Berdasarkan dasar di atas, peneliti menyusun penelitian “Analisis Faktor
Risiko Prevalensi Gizi Buruk Balita Usia 0-60 Bulan di Wilayah Kerja Puskesmas
Pasirian Kabupaten Lumajang Tahun 2017 (Berdasarkan Teori Epidemiologic
Triangle)” untuk menganalisis faktor resiko penyebab gizi buruk pada balita di
Kecamatan Pasirian Kabupaten Lumajang.
1.2 Rumusan Masalah
Apakah usia, jenis kelamin, bayi berat lahir rendah, penyakit kongenital,
penyakit infeksi, tingkat pendidikan ibu, pengetahuan ibu tentang gizi seimbang,
status sosial ekonomi orang tua, pemberian imunisasi, pemberian asupan makanan,
4
dan pemberian ASI esklusif merupakan faktor risiko terjadinya kasus gizi buruk
pada balita di Wilayah Kerja Puskesmas Pasirian tahun 2017?
1.3 Tujuan Penelitian
1.3.1 Tujuan Umum
Menganalisis faktor risiko yang mempengaruhi balita gizi buruk di Wilayah
Kerja Puskesmas Pasirian Kabupaten Lumajang tahun 2017.
1.3.2 Tujuan Khusus
a. Menganalisis faktor host (usia, jenis kelamin, BBL, penyakit kongenital)

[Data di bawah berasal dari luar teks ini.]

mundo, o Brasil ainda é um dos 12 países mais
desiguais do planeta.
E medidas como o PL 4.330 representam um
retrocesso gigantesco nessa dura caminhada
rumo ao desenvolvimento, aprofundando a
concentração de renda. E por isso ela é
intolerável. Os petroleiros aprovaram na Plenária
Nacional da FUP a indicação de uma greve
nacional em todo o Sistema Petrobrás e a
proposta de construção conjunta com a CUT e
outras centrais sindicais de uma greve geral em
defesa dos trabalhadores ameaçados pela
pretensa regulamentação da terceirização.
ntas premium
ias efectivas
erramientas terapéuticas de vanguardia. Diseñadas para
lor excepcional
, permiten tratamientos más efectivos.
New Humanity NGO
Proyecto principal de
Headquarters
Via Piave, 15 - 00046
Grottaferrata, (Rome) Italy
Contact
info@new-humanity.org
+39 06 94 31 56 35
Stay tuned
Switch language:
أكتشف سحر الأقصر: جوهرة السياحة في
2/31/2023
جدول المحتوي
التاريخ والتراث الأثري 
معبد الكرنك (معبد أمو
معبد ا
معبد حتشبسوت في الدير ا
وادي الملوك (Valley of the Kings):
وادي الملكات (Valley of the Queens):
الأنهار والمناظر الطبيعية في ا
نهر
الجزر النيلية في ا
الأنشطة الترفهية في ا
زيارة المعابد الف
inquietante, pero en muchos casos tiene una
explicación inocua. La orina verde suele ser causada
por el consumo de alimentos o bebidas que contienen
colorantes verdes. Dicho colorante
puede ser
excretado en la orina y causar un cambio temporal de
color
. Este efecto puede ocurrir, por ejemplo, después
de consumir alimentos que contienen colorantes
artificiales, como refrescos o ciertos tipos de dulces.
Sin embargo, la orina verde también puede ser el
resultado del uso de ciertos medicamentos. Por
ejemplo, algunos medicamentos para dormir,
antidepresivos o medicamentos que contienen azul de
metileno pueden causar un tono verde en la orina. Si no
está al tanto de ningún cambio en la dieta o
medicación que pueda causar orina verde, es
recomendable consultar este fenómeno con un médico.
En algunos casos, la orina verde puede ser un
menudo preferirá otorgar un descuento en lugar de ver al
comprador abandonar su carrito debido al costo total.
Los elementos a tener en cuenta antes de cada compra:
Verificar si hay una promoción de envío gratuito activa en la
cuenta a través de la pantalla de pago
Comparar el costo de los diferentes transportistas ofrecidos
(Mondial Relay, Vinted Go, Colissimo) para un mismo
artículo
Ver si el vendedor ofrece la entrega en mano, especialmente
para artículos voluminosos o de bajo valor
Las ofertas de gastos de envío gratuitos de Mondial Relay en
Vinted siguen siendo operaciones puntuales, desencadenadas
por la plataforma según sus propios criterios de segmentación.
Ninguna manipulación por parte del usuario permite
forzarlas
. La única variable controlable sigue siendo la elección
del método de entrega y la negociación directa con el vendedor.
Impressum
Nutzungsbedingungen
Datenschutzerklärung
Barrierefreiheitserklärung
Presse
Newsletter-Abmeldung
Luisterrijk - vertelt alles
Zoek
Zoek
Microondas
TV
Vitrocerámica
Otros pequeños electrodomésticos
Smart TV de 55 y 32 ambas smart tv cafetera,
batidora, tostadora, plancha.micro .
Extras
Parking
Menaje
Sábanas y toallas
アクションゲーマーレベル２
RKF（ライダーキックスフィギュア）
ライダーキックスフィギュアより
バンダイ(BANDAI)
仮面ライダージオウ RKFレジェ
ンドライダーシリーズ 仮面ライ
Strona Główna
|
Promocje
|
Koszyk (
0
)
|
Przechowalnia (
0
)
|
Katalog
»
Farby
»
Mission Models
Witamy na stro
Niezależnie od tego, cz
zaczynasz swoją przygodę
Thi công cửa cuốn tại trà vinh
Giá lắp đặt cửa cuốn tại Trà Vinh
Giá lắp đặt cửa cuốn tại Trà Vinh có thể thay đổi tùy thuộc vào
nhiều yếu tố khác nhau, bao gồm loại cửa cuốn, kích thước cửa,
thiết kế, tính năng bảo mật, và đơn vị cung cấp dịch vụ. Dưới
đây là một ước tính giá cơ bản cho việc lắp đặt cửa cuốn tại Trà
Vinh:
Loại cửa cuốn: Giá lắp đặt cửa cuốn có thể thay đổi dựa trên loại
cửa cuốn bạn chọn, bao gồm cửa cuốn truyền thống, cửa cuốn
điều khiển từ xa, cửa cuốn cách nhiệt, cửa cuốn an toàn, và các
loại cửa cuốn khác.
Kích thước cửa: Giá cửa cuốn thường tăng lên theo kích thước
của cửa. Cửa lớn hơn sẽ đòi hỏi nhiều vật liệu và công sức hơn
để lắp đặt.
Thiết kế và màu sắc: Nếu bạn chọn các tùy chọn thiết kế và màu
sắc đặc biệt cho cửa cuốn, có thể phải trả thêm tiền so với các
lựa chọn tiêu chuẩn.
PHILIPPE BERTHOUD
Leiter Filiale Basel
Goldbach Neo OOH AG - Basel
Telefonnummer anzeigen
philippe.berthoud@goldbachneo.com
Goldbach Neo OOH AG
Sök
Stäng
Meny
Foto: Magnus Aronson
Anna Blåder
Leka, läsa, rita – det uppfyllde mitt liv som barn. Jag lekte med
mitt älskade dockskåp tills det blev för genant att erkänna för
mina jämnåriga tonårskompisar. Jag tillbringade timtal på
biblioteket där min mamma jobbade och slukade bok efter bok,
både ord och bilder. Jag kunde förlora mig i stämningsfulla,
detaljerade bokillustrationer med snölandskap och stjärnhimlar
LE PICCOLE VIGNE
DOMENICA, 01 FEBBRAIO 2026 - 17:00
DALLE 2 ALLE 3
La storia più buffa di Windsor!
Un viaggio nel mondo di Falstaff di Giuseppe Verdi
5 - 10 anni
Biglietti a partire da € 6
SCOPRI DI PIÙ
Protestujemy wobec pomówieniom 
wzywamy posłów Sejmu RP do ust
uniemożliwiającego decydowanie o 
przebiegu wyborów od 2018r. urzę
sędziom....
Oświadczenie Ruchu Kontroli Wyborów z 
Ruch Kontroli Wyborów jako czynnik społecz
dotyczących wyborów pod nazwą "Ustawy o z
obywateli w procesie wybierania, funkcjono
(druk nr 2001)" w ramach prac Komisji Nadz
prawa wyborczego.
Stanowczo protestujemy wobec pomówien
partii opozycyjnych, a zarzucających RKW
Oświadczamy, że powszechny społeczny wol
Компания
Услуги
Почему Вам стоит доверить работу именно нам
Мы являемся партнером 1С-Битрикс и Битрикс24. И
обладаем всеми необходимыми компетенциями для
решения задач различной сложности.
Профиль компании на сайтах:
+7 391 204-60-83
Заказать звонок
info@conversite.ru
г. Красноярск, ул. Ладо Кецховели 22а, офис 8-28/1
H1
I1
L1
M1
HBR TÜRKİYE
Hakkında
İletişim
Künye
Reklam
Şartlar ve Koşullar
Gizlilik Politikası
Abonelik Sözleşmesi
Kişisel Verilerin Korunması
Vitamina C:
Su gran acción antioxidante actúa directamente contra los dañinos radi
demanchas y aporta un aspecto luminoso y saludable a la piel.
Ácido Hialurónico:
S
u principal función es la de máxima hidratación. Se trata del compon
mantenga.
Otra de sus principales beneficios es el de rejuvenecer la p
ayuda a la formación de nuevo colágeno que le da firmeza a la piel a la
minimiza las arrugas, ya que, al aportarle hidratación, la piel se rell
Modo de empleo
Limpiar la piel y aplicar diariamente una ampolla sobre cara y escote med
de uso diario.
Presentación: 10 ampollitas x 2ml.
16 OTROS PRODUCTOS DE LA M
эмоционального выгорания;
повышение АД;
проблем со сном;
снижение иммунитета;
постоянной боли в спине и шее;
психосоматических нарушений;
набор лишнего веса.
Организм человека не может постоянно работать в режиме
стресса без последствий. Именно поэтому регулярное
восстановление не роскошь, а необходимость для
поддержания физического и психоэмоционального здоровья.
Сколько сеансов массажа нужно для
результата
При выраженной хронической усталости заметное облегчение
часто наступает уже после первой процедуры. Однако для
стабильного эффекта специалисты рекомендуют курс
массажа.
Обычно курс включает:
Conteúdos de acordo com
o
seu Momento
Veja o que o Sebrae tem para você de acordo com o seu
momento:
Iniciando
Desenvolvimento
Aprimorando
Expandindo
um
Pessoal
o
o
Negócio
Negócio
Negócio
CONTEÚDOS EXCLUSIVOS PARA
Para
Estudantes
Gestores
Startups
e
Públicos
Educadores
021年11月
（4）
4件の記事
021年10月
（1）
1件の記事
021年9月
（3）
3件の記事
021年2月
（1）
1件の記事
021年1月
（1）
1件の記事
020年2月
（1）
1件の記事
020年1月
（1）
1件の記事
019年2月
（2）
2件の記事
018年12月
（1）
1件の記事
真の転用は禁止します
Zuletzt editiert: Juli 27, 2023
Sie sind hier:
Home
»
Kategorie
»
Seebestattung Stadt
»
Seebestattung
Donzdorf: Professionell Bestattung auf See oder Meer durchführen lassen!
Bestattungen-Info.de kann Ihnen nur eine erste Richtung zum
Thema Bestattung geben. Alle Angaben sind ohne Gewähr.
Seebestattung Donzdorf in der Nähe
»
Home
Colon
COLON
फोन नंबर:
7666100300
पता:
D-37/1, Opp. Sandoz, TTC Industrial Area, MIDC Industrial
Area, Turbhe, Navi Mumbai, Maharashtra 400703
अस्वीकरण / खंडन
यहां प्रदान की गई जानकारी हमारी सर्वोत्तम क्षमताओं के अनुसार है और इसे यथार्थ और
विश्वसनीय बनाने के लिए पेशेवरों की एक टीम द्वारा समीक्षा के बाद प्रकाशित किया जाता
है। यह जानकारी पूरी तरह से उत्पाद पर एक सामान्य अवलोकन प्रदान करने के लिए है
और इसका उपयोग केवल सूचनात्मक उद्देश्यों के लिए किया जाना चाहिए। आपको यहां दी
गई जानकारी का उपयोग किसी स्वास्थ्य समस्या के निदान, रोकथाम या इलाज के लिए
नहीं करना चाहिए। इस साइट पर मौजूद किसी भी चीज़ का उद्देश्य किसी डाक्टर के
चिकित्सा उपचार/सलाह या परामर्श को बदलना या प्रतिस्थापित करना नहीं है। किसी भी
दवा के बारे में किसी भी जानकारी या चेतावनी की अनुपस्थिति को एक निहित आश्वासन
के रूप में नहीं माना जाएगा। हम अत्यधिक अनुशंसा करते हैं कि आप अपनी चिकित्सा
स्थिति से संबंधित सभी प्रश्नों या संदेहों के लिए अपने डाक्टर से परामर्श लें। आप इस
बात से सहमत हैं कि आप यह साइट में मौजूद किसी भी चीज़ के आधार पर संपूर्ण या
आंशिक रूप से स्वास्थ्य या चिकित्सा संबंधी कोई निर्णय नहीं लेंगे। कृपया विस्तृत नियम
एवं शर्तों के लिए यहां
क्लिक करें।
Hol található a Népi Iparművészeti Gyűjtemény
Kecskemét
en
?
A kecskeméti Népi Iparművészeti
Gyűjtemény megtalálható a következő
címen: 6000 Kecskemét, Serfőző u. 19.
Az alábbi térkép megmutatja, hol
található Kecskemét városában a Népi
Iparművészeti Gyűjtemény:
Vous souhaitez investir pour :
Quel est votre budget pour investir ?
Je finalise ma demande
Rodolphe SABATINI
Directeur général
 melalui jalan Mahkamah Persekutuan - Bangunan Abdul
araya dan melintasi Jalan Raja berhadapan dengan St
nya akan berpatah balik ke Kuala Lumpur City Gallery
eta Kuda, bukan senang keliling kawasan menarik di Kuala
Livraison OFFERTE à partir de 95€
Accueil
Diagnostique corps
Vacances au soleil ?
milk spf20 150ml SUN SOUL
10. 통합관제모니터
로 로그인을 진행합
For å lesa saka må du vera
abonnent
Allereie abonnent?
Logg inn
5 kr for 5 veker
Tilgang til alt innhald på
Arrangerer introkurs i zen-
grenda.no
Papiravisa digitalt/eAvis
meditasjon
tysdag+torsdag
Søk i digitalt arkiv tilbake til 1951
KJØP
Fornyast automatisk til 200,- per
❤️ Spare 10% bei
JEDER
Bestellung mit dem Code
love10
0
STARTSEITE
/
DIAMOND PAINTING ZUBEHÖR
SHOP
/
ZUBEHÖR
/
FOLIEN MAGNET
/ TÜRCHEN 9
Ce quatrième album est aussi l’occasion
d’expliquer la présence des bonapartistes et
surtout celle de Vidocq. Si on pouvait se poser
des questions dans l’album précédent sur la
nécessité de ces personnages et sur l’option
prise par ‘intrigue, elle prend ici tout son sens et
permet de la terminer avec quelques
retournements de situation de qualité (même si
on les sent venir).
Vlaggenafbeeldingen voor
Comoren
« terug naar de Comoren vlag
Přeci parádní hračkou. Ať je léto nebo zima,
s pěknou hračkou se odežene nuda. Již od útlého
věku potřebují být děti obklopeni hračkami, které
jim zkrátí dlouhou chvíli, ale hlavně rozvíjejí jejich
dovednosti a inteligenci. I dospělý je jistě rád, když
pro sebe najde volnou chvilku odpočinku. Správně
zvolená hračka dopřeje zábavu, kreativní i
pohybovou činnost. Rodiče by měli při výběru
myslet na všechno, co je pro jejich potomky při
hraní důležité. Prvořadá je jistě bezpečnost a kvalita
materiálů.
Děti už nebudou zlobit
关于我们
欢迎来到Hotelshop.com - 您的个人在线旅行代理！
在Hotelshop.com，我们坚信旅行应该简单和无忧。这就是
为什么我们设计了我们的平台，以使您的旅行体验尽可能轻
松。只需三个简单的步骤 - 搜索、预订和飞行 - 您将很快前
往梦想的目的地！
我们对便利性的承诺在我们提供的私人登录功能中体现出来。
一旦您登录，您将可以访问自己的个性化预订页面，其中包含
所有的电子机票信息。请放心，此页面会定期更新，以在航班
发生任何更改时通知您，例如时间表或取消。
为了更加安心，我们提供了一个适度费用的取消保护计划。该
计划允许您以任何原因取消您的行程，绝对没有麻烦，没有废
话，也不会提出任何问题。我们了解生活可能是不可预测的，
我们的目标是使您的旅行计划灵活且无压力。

sebagai faktor risiko balita gizi buruk di Wilayah Kerja Puskesmas Pasirian
Kabupaten Lumajang.
b. Menganalisis faktor agent (penyakit infeksi) sebagai faktor risiko balita
gizi buruk di Wilayah Kerja Puskesmas Pasirian Kabupaten Lumajang.
c. Menganalisis faktor environment (tingkat pendidikan ibu, status sosial
ekonomi keluarga, riwayat pemberian ASI ekslusif, riwayat pemberian imunisasi
dasar lengkap, pengetahuan ibu tentang gizi seimbang, pemberian asupan
makanan) sebagai faktor risiko balita gizi buruk di Wilayah Kerja Puskesmas
Pasirian Kabupaten Lumajang.
1.4 Manfaat Penelitian
1.4.1 Bagi Keilmuan
Untuk memperluas wacana gizi buruk di bidang Ilmu Kesehatan Anak dan
Ilmu Gizi.
5
1.4.2 Bagi Masyarakat
Memberikan informasi kepada masyarakat mengenai berbagai faktor yang
mempengaruhi terjadinya gizi buruk, sehingga dapat dilakukan upaya pencegahan
terjadinya gizi buruk.
1.4.3 Bagi Profesi
Sebagai bahan masukan bagi tenaga kesehatan untuk lebih meningkatkan
pelayanan kesehatan balita gizi buruk.
1.4.4 Bagi Puskesmas
Sebagai bahan masukan bagi Puskesmas Pasirian berkaitan dengan upaya
meningkatkan status gizi balita dan pelayanan terhadap balita terkategori gizi buruk
di Wilayah Kerja Puskesmas Pasirian.